Ink will not run if you make laser copies @ Staples.


----------



## WinoOutWest (Nov 7, 2010)

I use the Avery removable 4"x3" labels (2 per 4" x 6" sheet) and print with my inkjet. Labels (obviously) come off really easy. Laser would be nice as my ink jet labels do run if they get wet.


----------



## djrockinsteve (Nov 8, 2010)

Runningwolf said:


> Steve I did not know you could one more then one flavor on a sheet. Are you saying I can print out three different labels at one time on one sheet? How do you do that? There were several times I needed to do that



Both my Mac and PC have the Avery program although they are both different. On either you can do one of a kind on all or all the same. On my PC it asks you thru several windows what you want, kind of label etc. On my Mac I guess I always go to the last label I did and change it so I never see those prompts.

On my Mac there is a small icon for "All the Same" on/off

Frequently I'll do 3 of one style, two of another and leave the blank one for another time. Just need to remember to delete the other 5 or you'll print on the wax portion of the label sheet.


----------



## Jolly_Roger (Feb 2, 2011)

djrockinsteve said:


> I use the 6 on a sheet ones. Easy to apply and stay on good. The ink will fade when wet though.
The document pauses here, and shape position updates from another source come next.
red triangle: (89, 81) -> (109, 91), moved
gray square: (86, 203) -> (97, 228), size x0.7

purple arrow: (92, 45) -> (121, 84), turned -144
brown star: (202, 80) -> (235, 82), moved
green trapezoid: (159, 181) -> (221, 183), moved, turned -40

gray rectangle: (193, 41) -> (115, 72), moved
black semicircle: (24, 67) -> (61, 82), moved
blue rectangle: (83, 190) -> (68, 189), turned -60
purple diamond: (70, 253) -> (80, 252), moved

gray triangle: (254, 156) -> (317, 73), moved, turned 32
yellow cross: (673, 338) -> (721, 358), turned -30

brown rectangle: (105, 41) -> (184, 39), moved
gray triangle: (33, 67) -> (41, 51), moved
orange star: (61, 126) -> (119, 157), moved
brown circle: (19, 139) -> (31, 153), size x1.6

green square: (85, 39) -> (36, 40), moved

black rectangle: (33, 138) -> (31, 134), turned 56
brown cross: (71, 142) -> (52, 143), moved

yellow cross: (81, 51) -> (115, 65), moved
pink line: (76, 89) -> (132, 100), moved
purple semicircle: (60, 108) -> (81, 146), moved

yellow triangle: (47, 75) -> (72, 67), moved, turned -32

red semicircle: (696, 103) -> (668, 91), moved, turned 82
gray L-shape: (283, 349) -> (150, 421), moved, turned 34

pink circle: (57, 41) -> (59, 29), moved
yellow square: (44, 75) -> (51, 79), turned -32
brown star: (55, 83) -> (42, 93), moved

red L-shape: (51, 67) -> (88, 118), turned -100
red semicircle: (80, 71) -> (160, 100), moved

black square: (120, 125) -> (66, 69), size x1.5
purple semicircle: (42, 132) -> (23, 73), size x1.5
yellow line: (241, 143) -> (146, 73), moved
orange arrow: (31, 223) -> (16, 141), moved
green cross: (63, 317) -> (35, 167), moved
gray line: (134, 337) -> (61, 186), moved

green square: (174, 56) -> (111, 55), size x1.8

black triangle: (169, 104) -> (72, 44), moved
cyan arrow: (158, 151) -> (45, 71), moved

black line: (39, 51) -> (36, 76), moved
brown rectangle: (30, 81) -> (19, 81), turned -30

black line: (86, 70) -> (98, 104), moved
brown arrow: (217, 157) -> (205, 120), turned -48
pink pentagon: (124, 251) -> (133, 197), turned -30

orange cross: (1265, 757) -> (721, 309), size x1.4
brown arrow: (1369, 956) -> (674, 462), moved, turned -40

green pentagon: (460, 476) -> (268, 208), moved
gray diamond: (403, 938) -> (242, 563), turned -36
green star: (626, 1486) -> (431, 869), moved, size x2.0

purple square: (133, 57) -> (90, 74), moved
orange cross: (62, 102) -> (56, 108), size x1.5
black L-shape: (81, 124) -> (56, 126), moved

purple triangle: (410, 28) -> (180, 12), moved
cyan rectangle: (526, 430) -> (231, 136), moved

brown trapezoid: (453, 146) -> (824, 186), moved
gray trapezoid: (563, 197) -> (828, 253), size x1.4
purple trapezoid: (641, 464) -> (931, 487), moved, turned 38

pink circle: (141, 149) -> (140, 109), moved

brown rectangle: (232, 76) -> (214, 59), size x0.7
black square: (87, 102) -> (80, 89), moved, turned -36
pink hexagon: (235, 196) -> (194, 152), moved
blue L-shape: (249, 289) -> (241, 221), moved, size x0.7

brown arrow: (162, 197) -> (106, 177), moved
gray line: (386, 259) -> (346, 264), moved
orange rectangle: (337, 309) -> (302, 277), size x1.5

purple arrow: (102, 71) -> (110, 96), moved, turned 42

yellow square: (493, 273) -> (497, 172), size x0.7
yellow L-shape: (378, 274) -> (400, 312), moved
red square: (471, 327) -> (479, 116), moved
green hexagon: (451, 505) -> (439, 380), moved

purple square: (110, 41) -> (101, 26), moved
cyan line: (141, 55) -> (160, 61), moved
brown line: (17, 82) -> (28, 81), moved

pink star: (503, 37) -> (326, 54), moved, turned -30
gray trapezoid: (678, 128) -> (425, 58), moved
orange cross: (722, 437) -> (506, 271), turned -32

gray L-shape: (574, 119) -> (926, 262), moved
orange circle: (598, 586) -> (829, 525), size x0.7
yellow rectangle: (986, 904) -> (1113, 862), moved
You can spray them with finishing laquer like they spray on pencil, or charcoal drawings to keep them from smearing and they wont fade or run.


----------



## winemaker_3352 (Feb 2, 2011)

I use avery as well.


----------



## Sirs (Feb 2, 2011)

so do I it's not hard especially if you have MS word


----------



## BigBend (Feb 3, 2011)

I use Avery shipping labels also. Print them on a bubble jet printer and spray them with a craft spray sealer from the scrapebooking section at Walmart. You can Matt or gloss finish. This seals the ink so it well NOT run when wet.


----------



## twistedvine (Feb 3, 2011)

I haven't switched to avery's yet but I will when all of my gummed paper is gone. I do however spray all of my labels with clear polyurethane, either in matte or semi gloss to keep the colors from running. Gives the labels a nice little shine too.


----------



## mxsteve625 (Feb 3, 2011)

I also use Avery and my Ink Jet printer. I also use an Acrylic Sealer/Finisher Gloss from Michaels Arts and Crafts sprayed on the label sheet before label removal. However they will still run if exposed to alot of water.


----------



## ffemt128 (Feb 3, 2011)

Avery 5164 or 8164 or just get the Staples brand.


----------



## GrandpasFootsteps (Feb 4, 2011)

I'm still using my first batch of gummed labels (do we all start with those, then move to Avery?). I use my inkjet and spray with lacquer. They look great and are completely waterproof. But it's hard to remove the label for bottle reuse. After I've used these up, I'm going to Avery as well. They have a weatherproof label I want to try. Supposedly it is designed for inkjet printers. It encapsulates the ink and makes it mostly waterproof (aka weatherproof). Anyone ever try those? I have a color laser printer also, but the inkjet prints the labels in finer detail than the laser, so I chose to with inkjet/lacquer.


----------



## Tom (Feb 4, 2011)

Avery makes a removeable label try those.
What I do is make a color copr from my printer and tak that to Staples for laser color copies. Then I "glue" them with glue sticks. Easy remove and ink dont run


----------



## Runningwolf (Feb 4, 2011)

GrandpasFootsteps said:


> After I've used these up, I'm going to Avery as well. They have a weatherproof label I want to try. Supposedly it is designed for inkjet printers. It encapsulates the ink and makes it mostly waterproof (aka weatherproof). Anyone ever try those? I have a color laser printer also, but the inkjet prints the labels in finer detail than the laser, so I chose to with inkjet/lacquer.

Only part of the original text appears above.